Background
This book would focus on recent advances and different research areas in multi-modal data fusion under the healthcare informatics and would also seek out theoretical, methodological, well-established, and validated empirical work dealing with these different topics. It aims at bringing together the latest industrial and academic progress, research, and development efforts within the rapidly maturing health informatics ecosystem. It also highlights various technologies and concerns regarding energy-aware and secure sensors and how they can reduce energy consumption. It also discusses the life cycle of sensor devices and protocols with the help of energy-aware design, production, and utilization, as well as Internet of Things (IoT) technologies such as tags, sensors, sensing networks, and internet technologies. In a nutshell, this book will give a comprehensive overview of the state-of-the-art theories and techniques for massive data handling and access in medical data and Smart health in IoT, and provide useful guidelines for the design of the massive Internet of Medical Things (IoMT).

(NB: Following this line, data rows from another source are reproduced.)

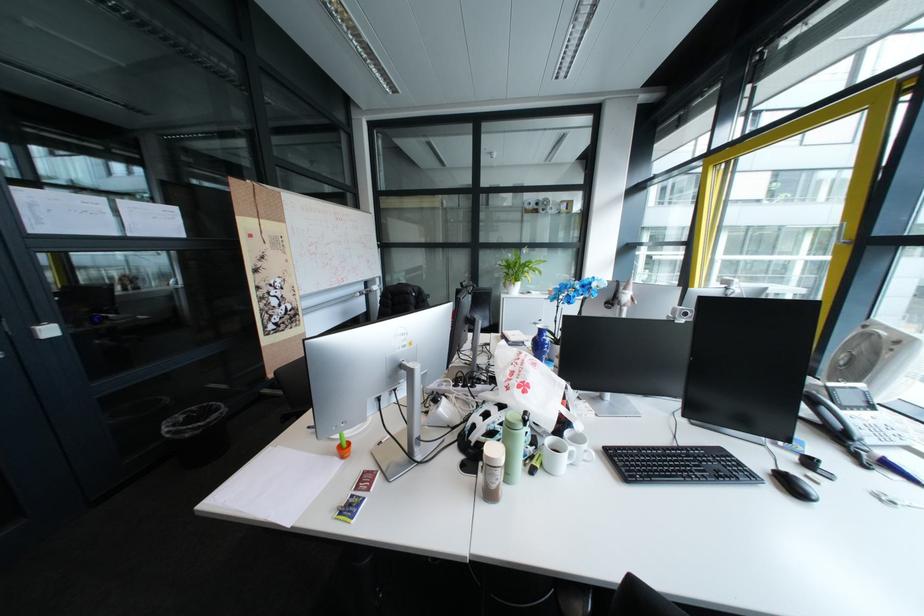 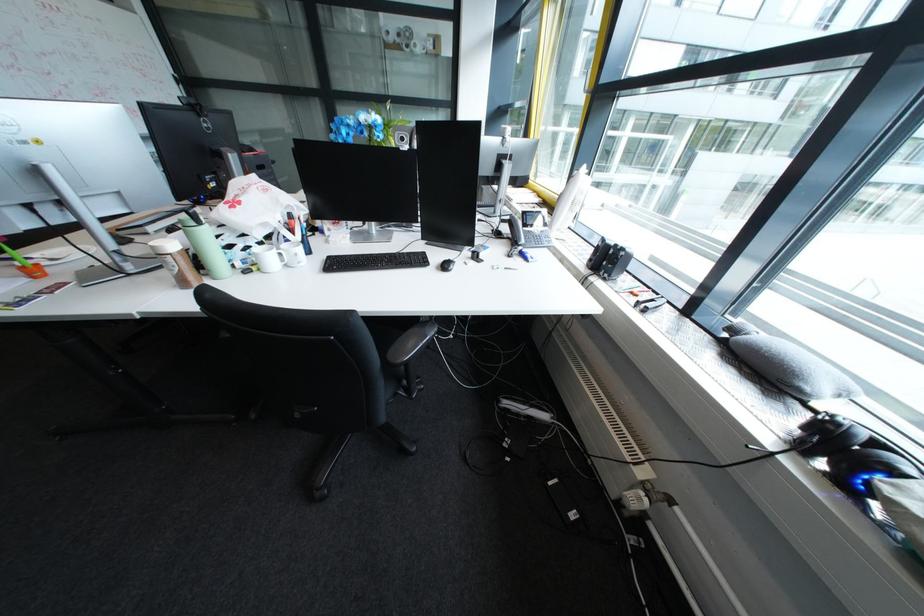 The images are taken continuously from a first-person perspective. In which direction are you moving?

The movement direction of the cameraman is right, backward. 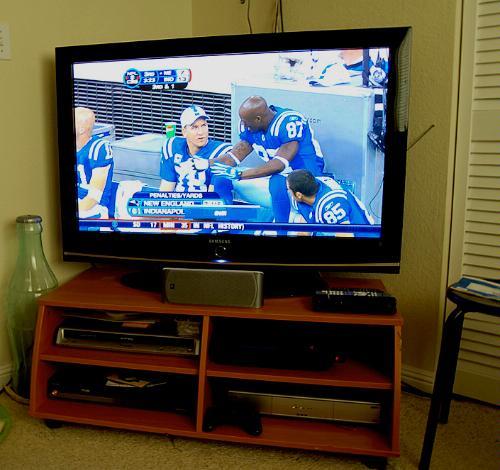 Locate an element on the screen. tv stand is located at coordinates (205, 314).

In the past decades, the number of deployments for sensor networks grew drastically. The health monitoring and diagnosis for the target structure of interest are achieved through the interpretation of collected data. The rapid advances in sensor technologies and data acquisition tools have led to the new era of Big Data, where massive heterogeneous data are collected by different sensors. The enhancing accessibility of the data resources gives new scopes for health monitoring, while the data aggregated from multiple sensors to make strong decisions remains a challenging problem. Challenges for data fusion in health monitoring will be the focus through these quality chapters. Fusion is a multi-domain developing field; it is mainly categorized as contextual information, observational data, and learned knowledge. Data fusion systems provide dynamically changing situations by integrating sensors outcome, knowledge bases, databases, user mission, and contextual information. Sensor technologies become more demandable in healthcare for development, testing, and trials, intending to be a part of both hospitals and homes. This book will also offer valuable perceptions to researchers and engineers on how to design sensor systems and how to improve patients information delivery care remotely. The end-to-end clinical data connectivity involves the development of many technologies that should enable reliable and location-agnostic communication between a patient and a healthcare provider. However, the main challenge in sensors is how to manage concerning critical applications, where several connected devices generate a large amount of medical data. This large volume of data, often called big data, cannot readily be processed by traditional data processing algorithms and applications. By intelligently investigating and collecting large amounts of healthcare data (i.e., big data), the sensor can enhance the decision-making process and early disease diagnosis. Hence, there is a need for scalable machine learning and intelligent algorithms that lead to more interoperable solutions and that can make effective decisions in emerging sensor technologies. Nevertheless, their rapid and widespread deployment, along with their participation in the provisioning of potentially critical healthcare services raises numerous issues related to the data acquisition and data analysis of the performed operations and provides services.
Recent developments in sensor technology, wearable computing, the Internet of Things, and wireless communication have given rise to research in ubiquitous healthcare and remote monitoring of human health and activities. Health monitoring systems involve processing and analysis of data retrieved from smartphones, smartwatches, smart bracelets, and various sensors and wearable devices. Such systems enable continuous monitoring of patients psychological and health conditions by sensing and transmitting measurements such as heart rate, electrocardiogram, body temperature, respiratory rate, chest sounds, or blood pressure. Pervasive healthcare, as a relevant application domain in this context, aims at revolutionizing the delivery of medical services through a medical assistive environment and facilitates the independent living of patients. The optimization algorithms can be applied because of acquiring the sensor data from multiple sources for fast and accurate health monitoring.